Gas chromatography (GC) resolution and sensitivity are often limited by matrix effects in "real world" samples that originate outside of a laboratory. GC separation and detection may encounter interference from nonvolatile constituents, side-effects of large sample volumes and the chemical activity of matrix compounds and derivatization residues. A number of sample preparation techniques increase analyte concentrations and detector response while reducing matrix effects, including classical liquid–liquid extraction, chemical derivatization and sample preconcentration, as well as headspace, thermal desorption and large-volume sample injection.

Solid-phase microextraction (SPME) is a relatively new sample extraction technique — first described in the 1990s by Pawliszyn (1,2) — that brings some unique capabilities to bear on the chromatographic analysis of dilute solutions in difficult matrices, both liquid and gaseous. Essentially, SPME consists of two discrete steps: solute absorption from the sample matrix into a thick layer of silicone or related adsorptive material, followed by transfer of the absorbed analytes into a chromatography inlet system by thermal or liquid desorption.

SPME has been applied to both GC and liquid chromatography (LC) separations It eliminates the need for large-volume sample transfer into a GC column by concentrating analytes into the fibre coating while leaving the bulk of the solvent and nonvolatile residues behind. SPME uses orders of magnitude less solvent and has significant potential to greatly reduce or eliminate solvent consumption and the concomitant issues of used solvent disposal as part of sample preparation.
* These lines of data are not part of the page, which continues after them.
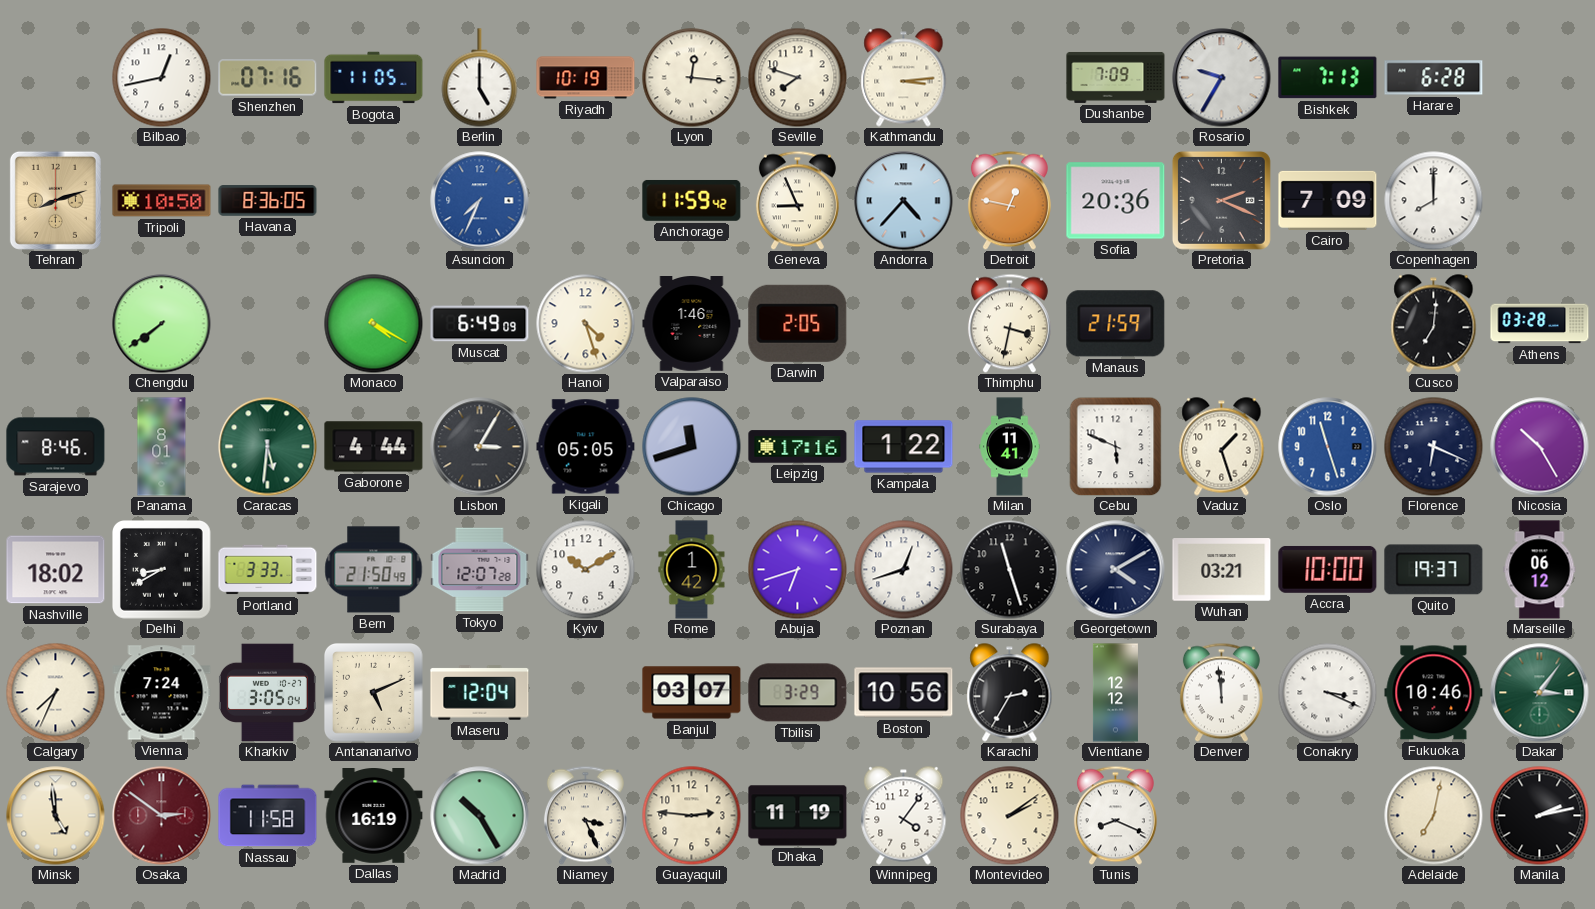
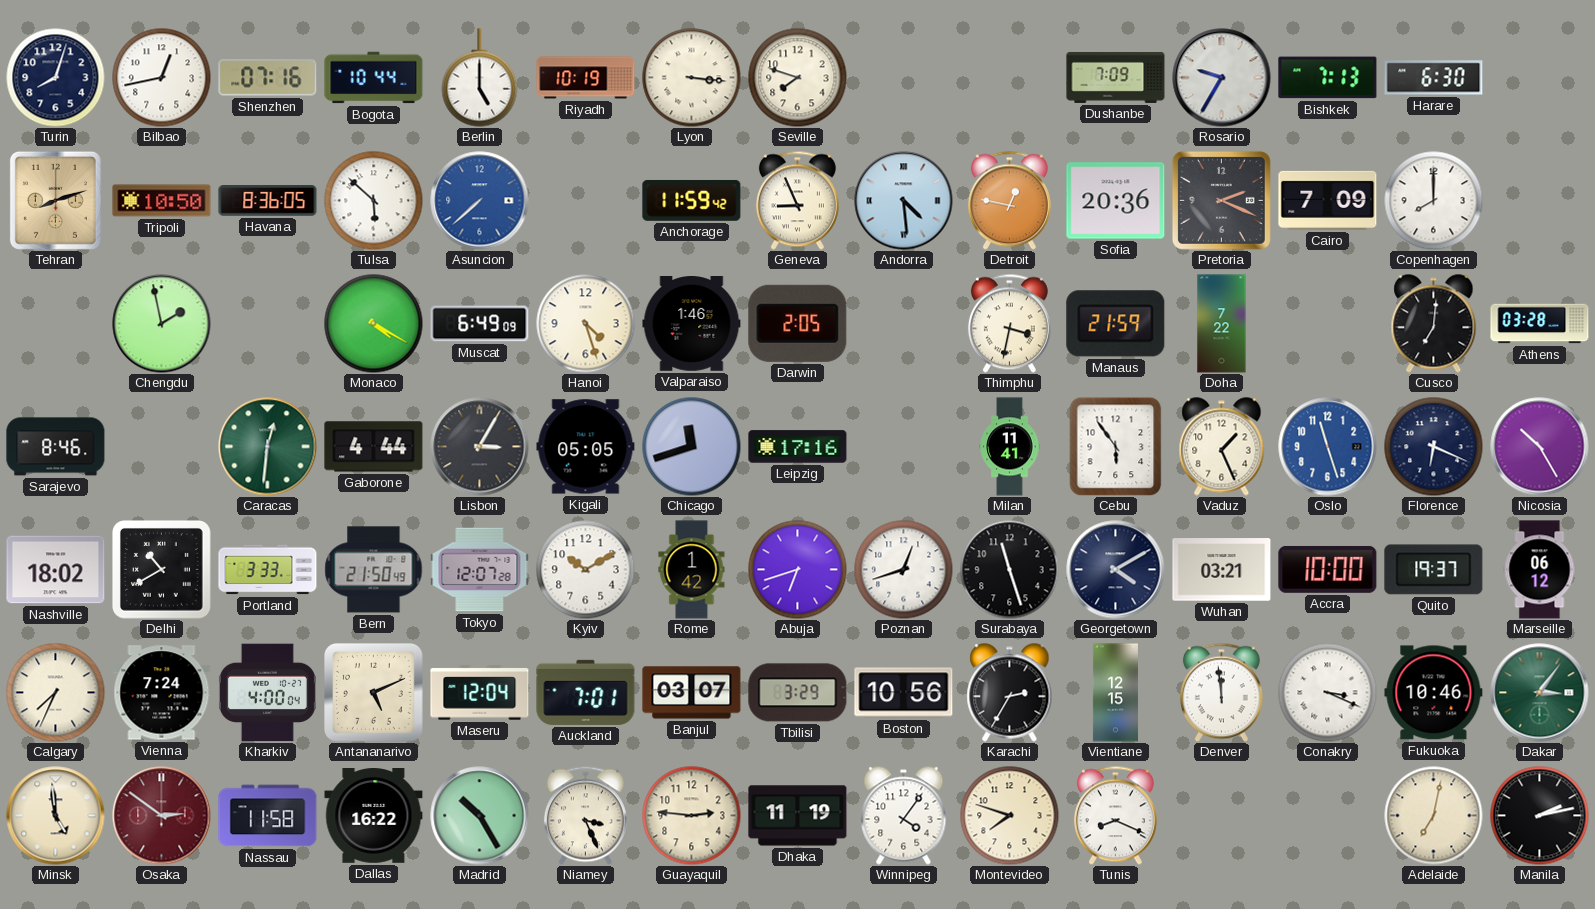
Turin: none -> 8:03
Bogota: 11:05 -> 10:44
Lyon: 12:16 -> 3:16
Kathmandu: 3:14 -> none
Harare: 6:28 -> 6:30
Tulsa: none -> 5:52
Asuncion: 7:34 -> 7:38
Andorra: 4:37 -> 4:29
Chengdu: 7:39 -> 1:58
Doha: none -> 7:22
Panama: 8:01 -> none
Caracas: 5:31 -> 12:31
Kampala: 1:22 -> none
Cebu: 5:49 -> 5:54
Vaduz: 1:27 -> 1:26
Delhi: 8:40 -> 10:40
Kharkiv: 3:05 -> 4:00
Auckland: none -> 7:01
Vientiane: 12:12 -> 12:15
Dallas: 16:19 -> 16:22
Montevideo: 2:09 -> 7:48
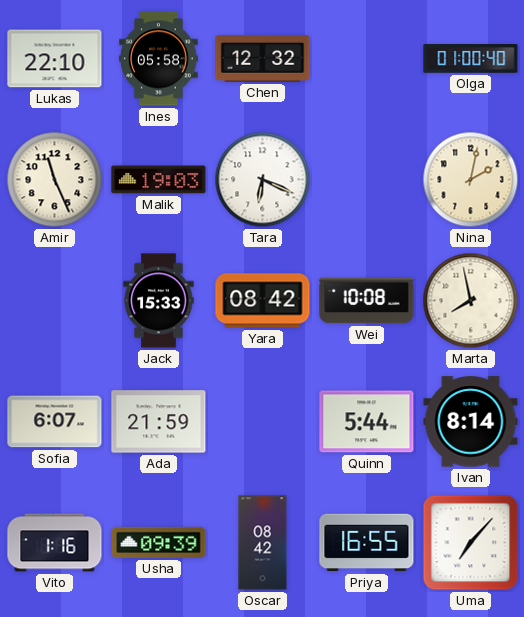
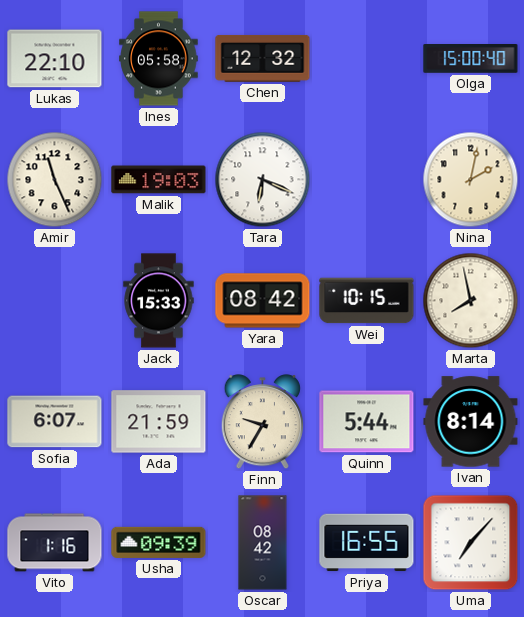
Olga: 01:00 -> 15:00
Wei: 10:08 -> 10:15
Finn: none -> 9:35
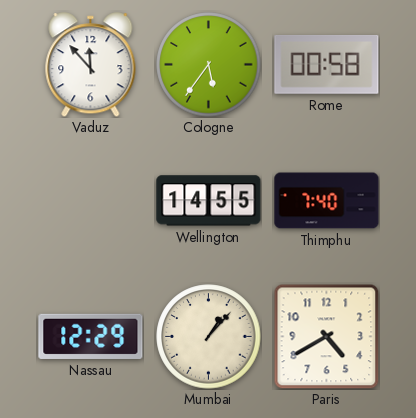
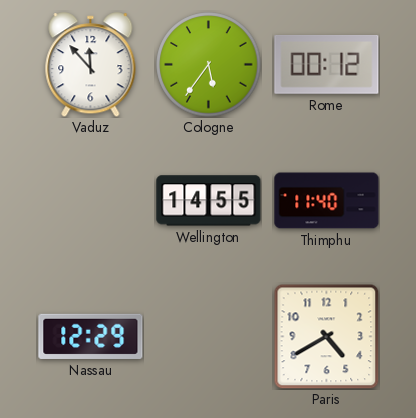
Rome: 00:58 -> 00:12
Thimphu: 7:40 -> 11:40
Mumbai: 1:07 -> none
A related technique, stir-bar sorptive extraction (SBSE), uses a magnetic stir bar coated with a thick layer of absorptive polymer. The stir bar is exposed to sample solution for a time, during which solutes are absorbed into the polymer coating. Subsequently the stir bar is removed, dried and then thermally desorbed for GC injection, or the absorbed analytes can be backextracted with a different solvent. SBSE uses a larger volume of absorbent than SPME and, thus, is more efficient at extracting analytes with less absorbent solubility. Therefore, SBSE is generally more sensitive than SPME.

SPME applications cover a broad range that includes flower scents (3), chemical warfare agents (4), pharmaceutical process impurities (5), the determination of organochlorine pesticides in Chinese teas (6), volatile compounds in acidic media (7) and cheese (8), volatile phenols in wine (9), environmental pollutants in water samples (10), chloroanisoles in cork stoppers (11), volatile aliphatic amines in air (12) and phenylurea herbicides in aqueous samples (13).